### WHAT TO WORK ON
Once you reach the line containing "SopranosMemorabilia.c", write out that line and every remaining line of the records exactly.

Data excerpts:
+ + + + +
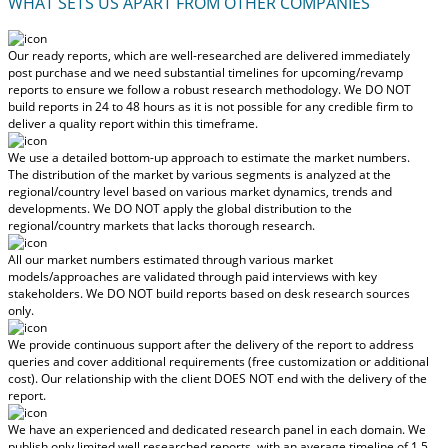
WHAT SETS US APART FROM OTHER COMPANIES
Our ready reports, which are well-researched are delivered
immediately
post purchase
and we need substantial timelines for upcoming/revamp
reports to ensure we follow a robust research methodology.
We DO NOT
build reports in 24 to 48 hours
as it is not possible for any credible firm to
deliver a quality report within this timeframe.
We use a detailed bottom-up approach to estimate the market numbers.
The distribution of the market by various segments is analyzed at the
regional/country level based on various market dynamics, trends and
developments.
We DO NOT apply the global distribution to the
regional/country markets
that lacks thorough research.
All our market numbers estimated through various market
models/approaches are validated through paid interviews with key
stakeholders.
We DO NOT build reports based on desk research sources
only.
We provide continuous support after the delivery of the report to address
queries and cover additional requirements (free customization or additional
cost).
Our relationship with the client DOES NOT end with the delivery of the
report.
We have an experienced and dedicated research panel in each domain. We
publish only limited well researched reports, with
an average timeline of 1.5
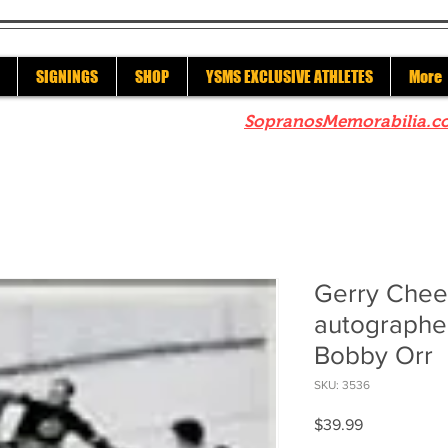
SIGNINGS
SHOP
YSMS EXCLUSIVE ATHLETES
More
re to check out our sister site
SopranosMemorabilia.c
Gerry Chee
autographe
Bobby Orr
SKU: 3536
Price
$39.99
+ + + + +
### COMPLETED EXERCISE
SopranosMemorabilia.c
Gerry Chee
autographe
Bobby Orr
SKU: 3536
Price
$39.99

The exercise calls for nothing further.